Transcript Document
Document Control
Bryanne Shaw
Biology Section Manager
Minnesota Department of Agriculture
3/11/15
11:00
MFRPS and Documents
• Written procedures required for all 10
standards.
• Written procedure required for the quality
assurance program.
• Standard 10 requires lab be accredited to
ISO 17025:2005 or have a quality assurance
program that meets requirements in ISO
17025:2005.
ISO 17025:2005 and Document
Control
• “The laboratory shall document its policies, systems, programs,
procedures and instructions to the extent necessary to assure
the quality of the test and/or calibration results. The system’s
documentation shall be communicated to, understood by,
available to, and implemented by the appropriate personnel.”
• The laboratory shall establish and maintain procedures to control
all documents that form part of its management system.
(internally generated or from external sources)…
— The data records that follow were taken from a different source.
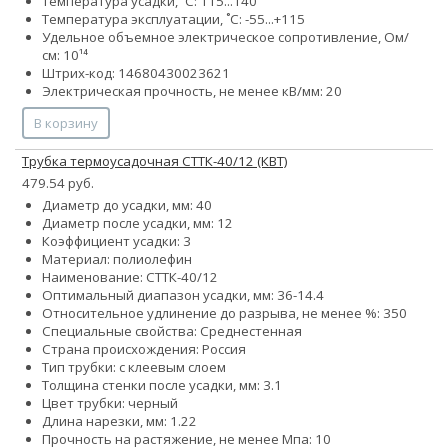
Температура усадки, ˚С: 115...140
Температура эксплуатации, ˚С: -55...+115
Удельное объемное электрическое сопротивление, Ом/
см: 10¹⁴
Штрих-код: 14680430023621
Электрическая прочность, не менее кВ/мм: 20
В корзину
Трубка термоусадочная СТТК-40/12 (КВТ)
479.54 руб.
Диаметр до усадки, мм: 40
Диаметр после усадки, мм: 12
Коэффициент усадки: 3
Материал: полиолефин
Наименование: СТТК-40/12
Оптимальный диапазон усадки, мм: 36-14.4
Относительное удлинение до разрыва, не менее %: 350
Специальные свойства: Среднестенная
Страна происхождения: Россия
Тип трубки: с клеевым слоем
Толщина стенки после усадки, мм: 3.1
Цвет трубки: черный
Длина нарезки, мм: 1.22
Прочность на растяжение, не менее Мпа: 10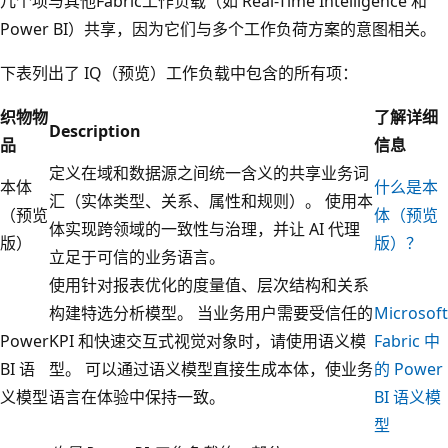
几个项与其他Fabric工作负载（如 Real-Time Intelligence 和
Power BI）共享，因为它们与多个工作负荷方案的意图相关。
下表列出了 IQ（预览）工作负载中包含的所有项：
织物物
了解详细
Description
品
信息
定义在域和数据源之间统一含义的共享业务词
本体
什么是本
汇（实体类型、关系、属性和规则）。 使用本
（预览
体（预览
体实现跨领域的一致性与治理，并让 AI 代理
版）
版）？
立足于可信的业务语言。
使用针对报表优化的度量值、层次结构和关系
构建特选分析模型。 当业务用户需要受信任的
Microsoft
Power
KPI 和快速交互式视觉对象时，请使用语义模
Fabric 中
BI 语
型。 可以通过语义模型直接生成本体，使业务
的 Power
义模型
语言在体验中保持一致。
BI 语义模
型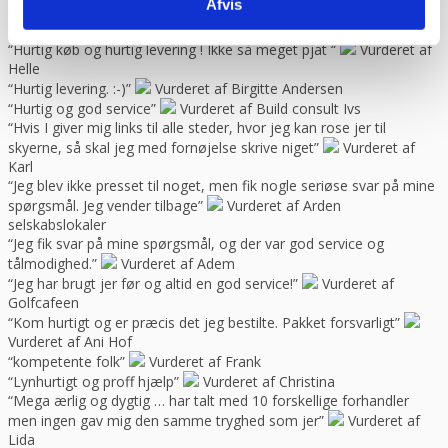
Afvis
“Hjemmeside nem og hurtig at overskue samt hurtig betjening”
Vurderet af Kai Hou
“Hurtig køb og hurtig levering ! Ikke så meget pjat “
Vurderet af
Helle
“Hurtig levering. :-)”
Vurderet af Birgitte Andersen
“Hurtig og god service”
Vurderet af Build consult Ivs
“Hvis I giver mig links til alle steder, hvor jeg kan rose jer til
skyerne, så skal jeg med fornøjelse skrive niget”
Vurderet af
Karl
“Jeg blev ikke presset til noget, men fik nogle seriøse svar på mine
spørgsmål. Jeg vender tilbage”
Vurderet af Arden
selskabslokaler
“Jeg fik svar på mine spørgsmål, og der var god service og
tålmodighed.”
Vurderet af Adem
“Jeg har brugt jer før og altid en god service!”
Vurderet af
Golfcafeen
“Kom hurtigt og er præcis det jeg bestilte. Pakket forsvarligt”
Vurderet af Ani Hof
“kompetente folk”
Vurderet af Frank
“Lynhurtigt og proff hjælp”
Vurderet af Christina
“Mega ærlig og dygtig … har talt med 10 forskellige forhandler
men ingen gav mig den samme tryghed som jer”
Vurderet af
Lida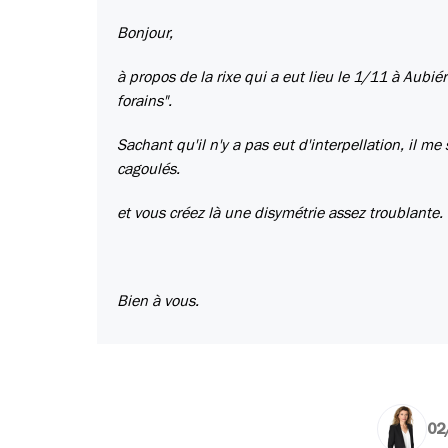
Bonjour,
à propos de la rixe qui a eut lieu le 1/11 à Aubiér
forains".
Sachant qu'il n'y a pas eut d'interpellation, il
cagoulés.
et vous créez là une disymétrie assez troublante.
Bien à vous.
02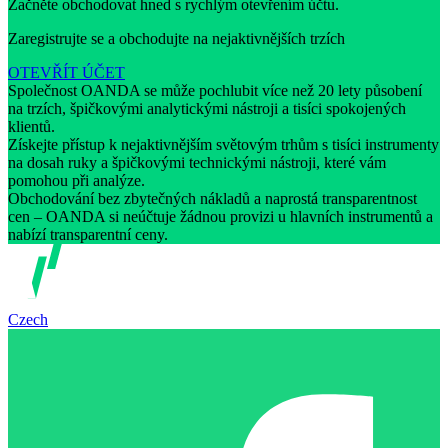
Začněte obchodovat hned s rychlým otevřením účtu.
Zaregistrujte se a obchodujte na nejaktivnějších trzích
OTEVŘÍT ÚČET
Společnost OANDA se může pochlubit více než 20 lety působení
na trzích, špičkovými analytickými nástroji a tisíci spokojených
klientů.
Získejte přístup k nejaktivnějším světovým trhům s tisíci instrumenty
na dosah ruky a špičkovými technickými nástroji, které vám
pomohou při analýze.
Obchodování bez zbytečných nákladů a naprostá transparentnost
cen – OANDA si neúčtuje žádnou provizi u hlavních instrumentů a
nabízí transparentní ceny.
Czech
• All documents issued to personnel in the laboratory as part of
the management system shall be reviewed and approved for use
by authorized personnel prior to issue.
• Changes to documents shall be reviewed and approved by the
same function that performed the original review unless
specifically designated otherwise.
Disclaimer
• I am speaking from my own lab’s experience,
and are still grappling with some aspects of
document control.
What is a document?
• Can be internally authored, or it may be of
external origin.
• There can be many categories of documents in
the management system.
– regulations, standards, other normative documents,
test and/or calibration methods, as well as
specifications, instructions, manuals, policy
statements, procedures, notices, memoranda,
software, drawings, plans, etc.
• They can be in various formats or media.
What does it mean to
control a document?
1. Before a document is used, it must be reviewed and
approved by someone who is authorized.
2. Issued and made available to those who need to
know what’s in the document.
3. Must be identified so it can be kept track of.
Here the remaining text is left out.